The data:
○ ○ ○ ○

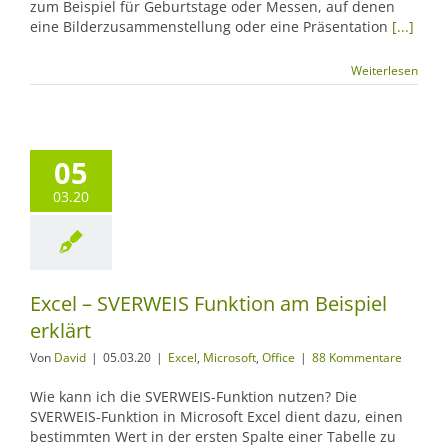
zum Beispiel für Geburtstage oder Messen, auf denen
eine Bilderzusammenstellung oder eine Präsentation
[...]
Weiterlesen
05
03.20
Excel – SVERWEIS Funktion am Beispiel
erklärt
Von
David
|
05.03.20
|
Excel
,
Microsoft
,
Office
|
88 Kommentare
Wie kann ich die SVERWEIS-Funktion nutzen? Die
SVERWEIS-Funktion in Microsoft Excel dient dazu, einen
bestimmten Wert in der ersten Spalte einer Tabelle zu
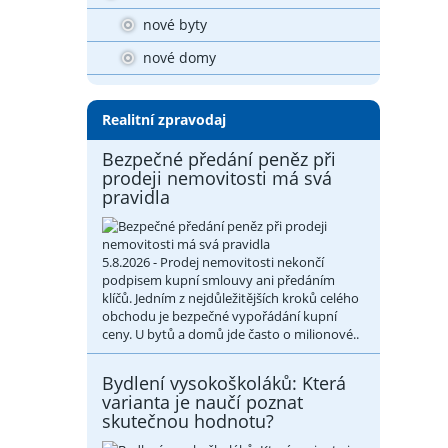
nové byty
nové domy
Realitní zpravodaj
Bezpečné předání peněz při
prodeji nemovitosti má svá
pravidla
5.8.2026 - Prodej nemovitosti nekončí
podpisem kupní smlouvy ani předáním
klíčů. Jedním z nejdůležitějších kroků celého
obchodu je bezpečné vypořádání kupní
ceny. U bytů a domů jde často o milionové..
Bydlení vysokoškoláků: Která
varianta je naučí poznat
skutečnou hodnotu?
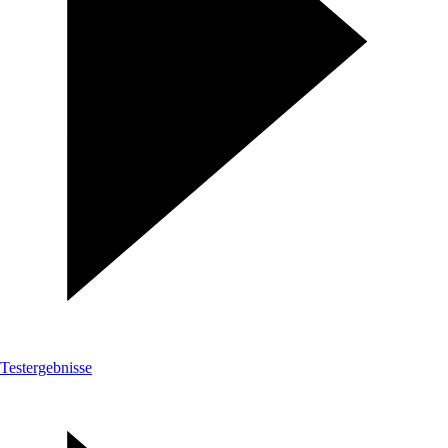
Testergebnisse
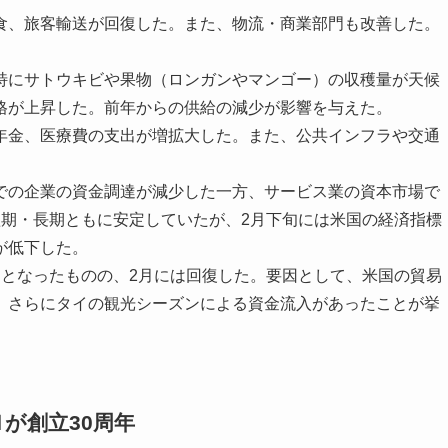
、旅客輸送が回復した。また、物流・商業部門も改善した。
。
にサトウキビや果物（ロンガンやマンゴー）の収穫量が天候
格が上昇した。前年からの供給の減少が影響を与えた。
金、医療費の支出が増拡大した。また、公共インフラや交通
の企業の資金調達が減少した一方、サービス業の資本市場で
短期・長期ともに安定していたが、2月下旬には米国の経済指標
が低下した。
となったものの、2月には回復した。要因として、米国の貿易
、さらにタイの観光シーズンによる資金流入があったことが挙
が創立30周年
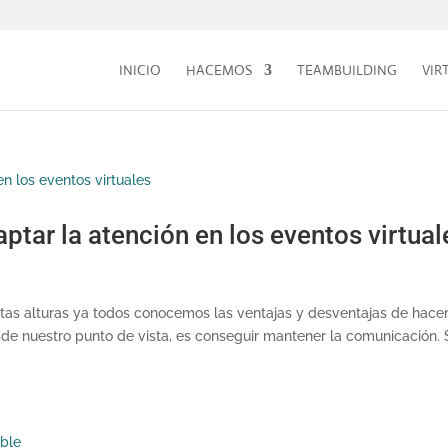
INICIO
HACEMOS
TEAMBUILDING
VIR
ptar la atención en los eventos virtual
tas alturas ya todos conocemos las ventajas y desventajas de hace
sde nuestro punto de vista, es conseguir mantener la comunicación. 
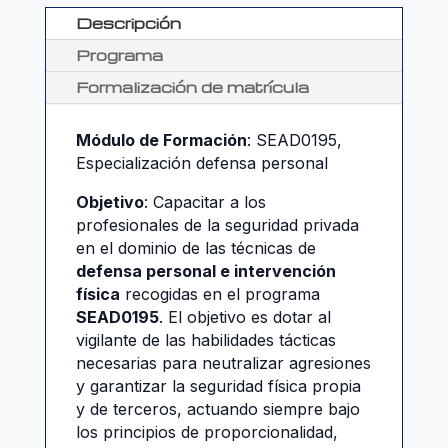
Descripción
Programa
Formalización de matrícula
Módulo de Formación
: SEAD0195,
Especialización defensa personal
Objetivo
: Capacitar a los
profesionales de la seguridad privada
en el dominio de las técnicas de
defensa personal e intervención
física
recogidas en el programa
SEAD0195
. El objetivo es dotar al
vigilante de las habilidades tácticas
necesarias para neutralizar agresiones
y garantizar la seguridad física propia
y de terceros, actuando siempre bajo
los principios de proporcionalidad,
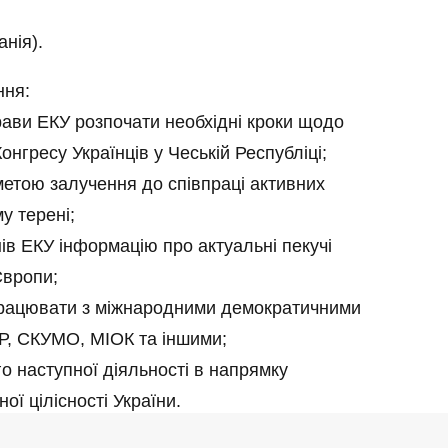
нія).
ння:
ави ЕКУ розпочати необхідні кроки щодо
нгресу Українців у Чеській Республіці;
метою залучення до співпраці активних
у терені;
нів ЕКУ інформацію про актуальні пекучі
Європи;
впрацювати з міжнародними демократичними
ВКР, СКУМО, МІОК та іншими;
го наступної діяльності в напрямку
ої цілісності України.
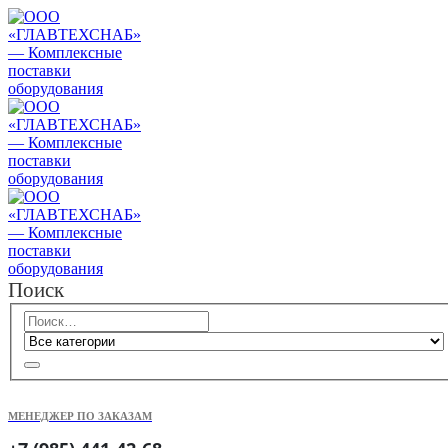
Поиск
МЕНЕДЖЕР ПО ЗАКАЗАМ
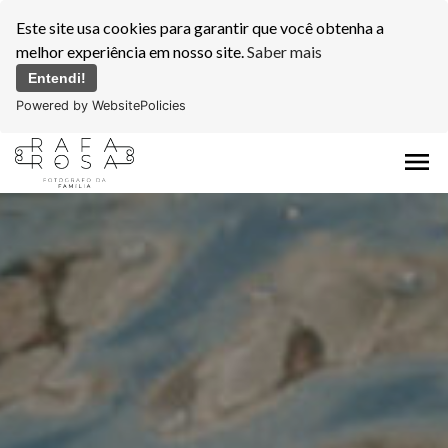
Este site usa cookies para garantir que você obtenha a
melhor experiência em nosso site.
Saber mais
Entendi!
Powered by WebsitePolicies
menu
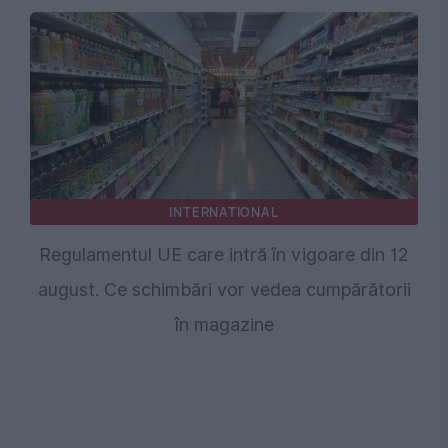
INTERNATIONAL
Regulamentul UE care intră în vigoare din 12
august. Ce schimbări vor vedea cumpărătorii
în magazine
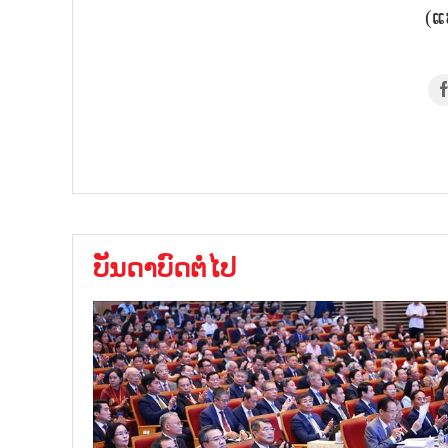
(ແ
ບັນດາບົດຕໍ່ໄປ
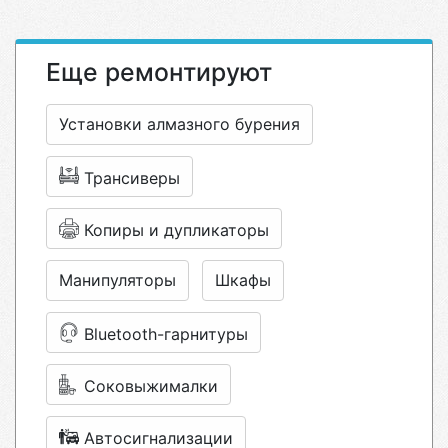
Еще ремонтируют
Установки алмазного бурения
Трансиверы
Копиры и дупликаторы
Манипуляторы
Шкафы
Bluetooth-гарнитуры
Соковыжималки
Автосигнализации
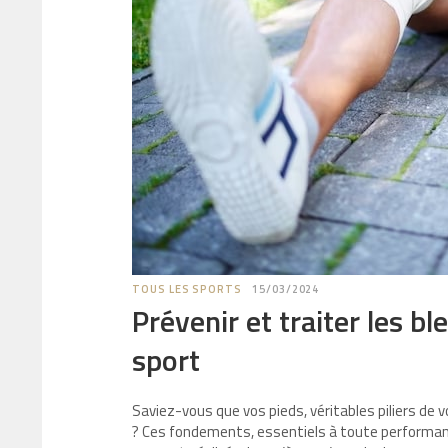
TOUS LES SPORTS
15/03/2024
Prévenir et traiter les b
sport
Saviez-vous que vos pieds, véritables piliers de 
? Ces fondements, essentiels à toute performance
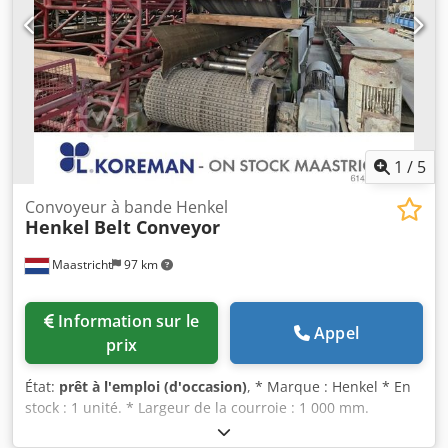
1
/
5
Convoyeur à bande Henkel
Henkel
Belt Conveyor
Maastricht
97 km
Information sur le
Appel
prix
État:
prêt à l'emploi (d'occasion)
, * Marque : Henkel * En
stock : 1 unité. * Largeur de la courroie : 1 000 mm.
Dedpfozpzpvox Ai Rskr * Transmission : boîte de vitesses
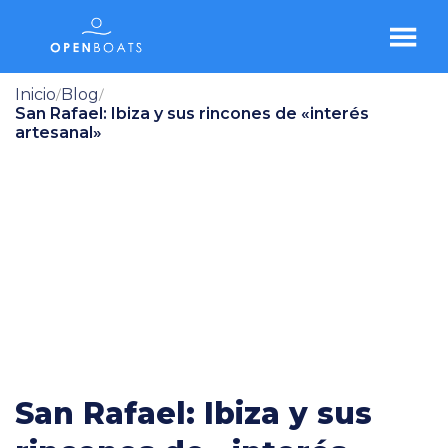
Inicio
Blog
/
/
San Rafael: Ibiza y sus rincones de «interés
artesanal»
San Rafael: Ibiza y sus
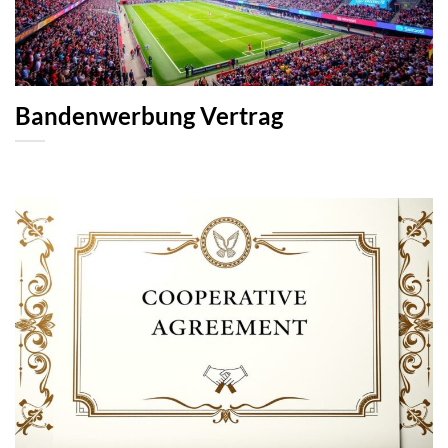
Bandenwerbung Vertrag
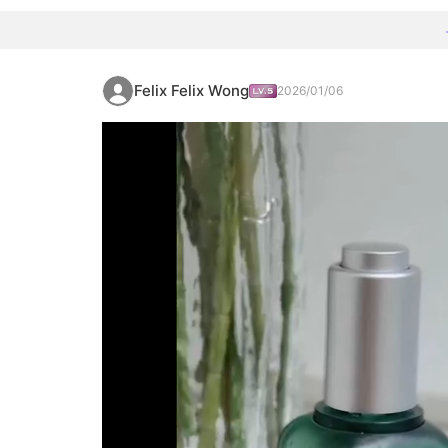
Felix Felix Wong
2026/01/06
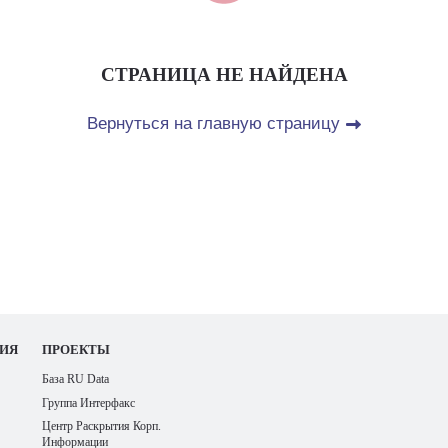
СТРАНИЦА НЕ НАЙДЕНА
Вернуться на главную страницу
ИЯ
ПРОЕКТЫ
База RU Data
Группа Интерфакс
Центр Раскрытия Корп.
Информации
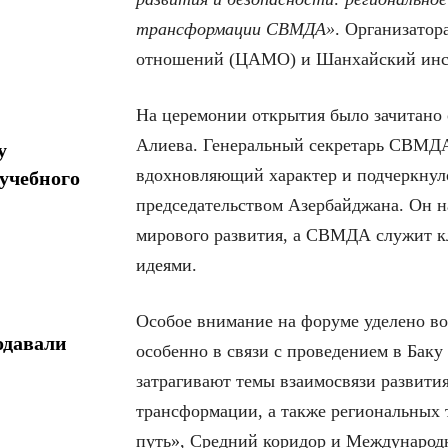
трансформации СВМДА»
. Организато
отношений (ЦАМО) и Шанхайский инс
На церемонии открытия было зачитано
Алиева. Генеральный секретарь СВМДА
у
вдохновляющий характер и подчеркнуло
учебного
председательством Азербайджана. Он 
мирового развития, а СВМДА служит к
идеями.
Особое внимание на форуме уделено во
одавали
особенно в связи с проведением в Бак
затрагивают темы взаимосвязи развити
трансформации, а также региональных 
путь», Средний коридор и Междунаро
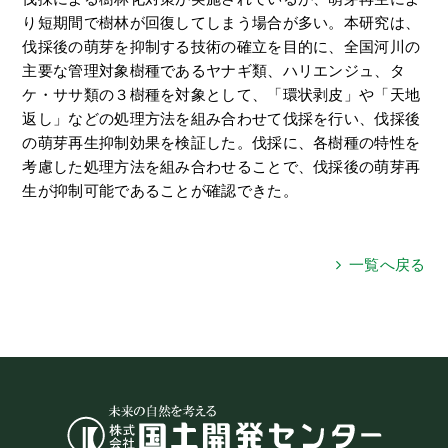
り短期間で樹林が回復してしまう場合が多い。本研究は、
伐採後の萌芽を抑制する技術の確立を目的に、全国河川の
主要な管理対象樹種であるヤナギ類、ハリエンジュ、タ
ケ・ササ類の３樹種を対象として、「環状剥皮」や「天地
返し」などの処理方法を組み合わせて伐採を行い、伐採後
の萌芽再生抑制効果を検証した。伐採に、各樹種の特性を
考慮した処理方法を組み合わせることで、伐採後の萌芽再
生が抑制可能であることが確認できた。
一覧へ戻る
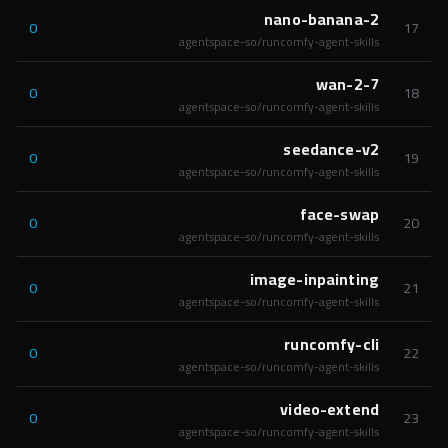
nano-banana-2
0
17
agentspace-so/runcomfy-agent-skills
wan-2-7
0
18
agentspace-so/runcomfy-agent-skills
seedance-v2
0
19
agentspace-so/runcomfy-agent-skills
face-swap
0
20
agentspace-so/runcomfy-agent-skills
image-inpainting
0
21
agentspace-so/runcomfy-agent-skills
runcomfy-cli
0
22
agentspace-so/runcomfy-agent-skills
video-extend
0
23
agentspace-so/runcomfy-agent-skills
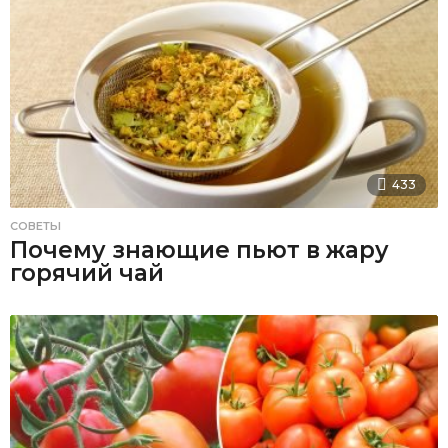
433
СОВЕТЫ
Почему знающие пьют в жару
горячий чай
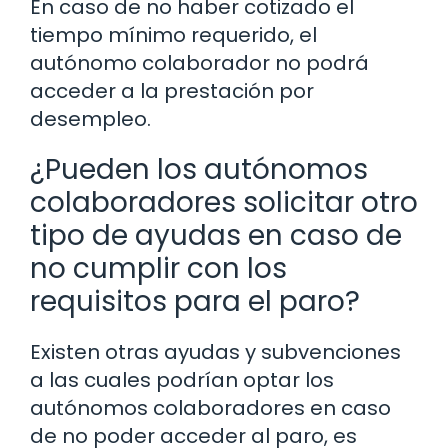
En caso de no haber cotizado el
tiempo mínimo requerido, el
autónomo colaborador no podrá
acceder a la prestación por
desempleo.
¿Pueden los autónomos
colaboradores solicitar otro
tipo de ayudas en caso de
no cumplir con los
requisitos para el paro?
Existen otras ayudas y subvenciones
a las cuales podrían optar los
autónomos colaboradores en caso
de no poder acceder al paro, es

○ ○ ○ ○

Assignment: Go through the listing above and copy each line where the string "defensa" appears.

Output of the exercise:
Especialización defensa personal
defensa personal e intervención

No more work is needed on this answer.